● EXERCISE PROMPT
Retype all the records with nothing changed.

[Items from a dataset]
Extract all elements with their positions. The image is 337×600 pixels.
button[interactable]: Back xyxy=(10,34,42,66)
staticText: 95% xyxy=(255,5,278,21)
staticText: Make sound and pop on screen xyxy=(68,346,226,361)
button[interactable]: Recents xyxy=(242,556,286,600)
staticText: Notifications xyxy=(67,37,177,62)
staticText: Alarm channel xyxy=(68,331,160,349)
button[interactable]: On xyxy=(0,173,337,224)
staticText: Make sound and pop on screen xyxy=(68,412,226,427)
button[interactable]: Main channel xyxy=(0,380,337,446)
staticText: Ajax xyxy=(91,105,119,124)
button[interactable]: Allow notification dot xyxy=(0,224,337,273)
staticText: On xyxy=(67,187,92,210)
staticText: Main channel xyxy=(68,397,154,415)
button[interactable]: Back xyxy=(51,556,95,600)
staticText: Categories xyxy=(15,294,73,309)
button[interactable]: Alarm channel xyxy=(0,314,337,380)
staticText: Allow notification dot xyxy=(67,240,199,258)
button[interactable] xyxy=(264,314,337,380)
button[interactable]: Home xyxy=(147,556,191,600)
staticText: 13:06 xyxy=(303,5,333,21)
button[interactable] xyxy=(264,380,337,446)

● WRITTEN SOLUTION
Extract all elements with their positions. The image is 337×600 pixels.
button[interactable]: Back xyxy=(10,34,42,66)
staticText: 95% xyxy=(255,5,278,21)
staticText: Make sound and pop on screen xyxy=(68,346,226,361)
button[interactable]: Recents xyxy=(242,556,286,600)
staticText: Notifications xyxy=(67,37,177,62)
staticText: Alarm channel xyxy=(68,331,160,349)
button[interactable]: On xyxy=(0,173,337,224)
staticText: Make sound and pop on screen xyxy=(68,412,226,427)
button[interactable]: Main channel xyxy=(0,380,337,446)
staticText: Ajax xyxy=(91,105,119,124)
button[interactable]: Allow notification dot xyxy=(0,224,337,273)
staticText: On xyxy=(67,187,92,210)
staticText: Main channel xyxy=(68,397,154,415)
button[interactable]: Back xyxy=(51,556,95,600)
staticText: Categories xyxy=(15,294,73,309)
button[interactable]: Alarm channel xyxy=(0,314,337,380)
staticText: Allow notification dot xyxy=(67,240,199,258)
button[interactable] xyxy=(264,314,337,380)
button[interactable]: Home xyxy=(147,556,191,600)
staticText: 13:06 xyxy=(303,5,333,21)
button[interactable] xyxy=(264,380,337,446)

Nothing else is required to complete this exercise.